Model for missing Shapiro steps due to bias-dependent resistance

TL;DR

This paper introduces a phenomenological model explaining the suppression of odd Shapiro steps in Josephson junctions, which can occur even without Majorana modes, challenging their use as exclusive signatures.

Contribution

The model demonstrates how bias-dependent resistance peaks can suppress Shapiro steps, offering an alternative explanation for missing steps in experiments.

Findings

Suppression of odd Shapiro steps can occur without Majorana modes.

Bias-dependent resistance peaks influence Shapiro step visibility.
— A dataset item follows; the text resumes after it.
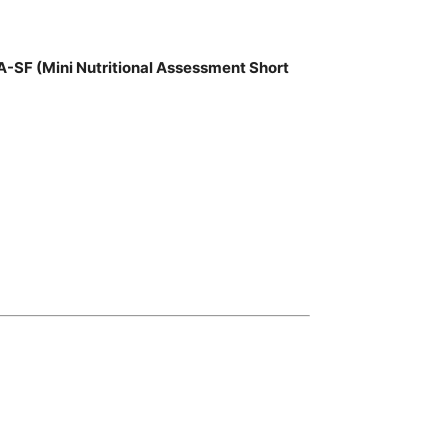
MNA-SF (Mini Nutritional Assessment Short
The model reproduces experimental observations of missing steps.

Abstract

Majorana zero modes are predicted in several solid state systems such as hybrid superconductor-semiconductor structures and topological insulators coupled to superconductors. One of the expected signatures of Majorana modes is the fractional 4$\pi$ Josephson effect. Evidence in favor of this effect often comes from a.c. Josephson effect measurements and focuses on the observation of missing first or higher odd-numbered Shapiro steps. However, the disappearance of the odd Shapiro steps has also been reported in conventional Josephson junctions where no Majorana modes are expected. In this paper, we present a phenomenological model that displays suppression of the odd Shapiro steps. We perform resistively-shunted junction model calculations and introduce peaks in differential resistance as function of the bias current. In the presence of only the standard 2$\pi$ Josephson current, for chosen values of peak positions and amplitudes, we can suppress the odd Shapiro steps, or any steps, thus providing a possible explanation for the observation of missing Shapiro steps.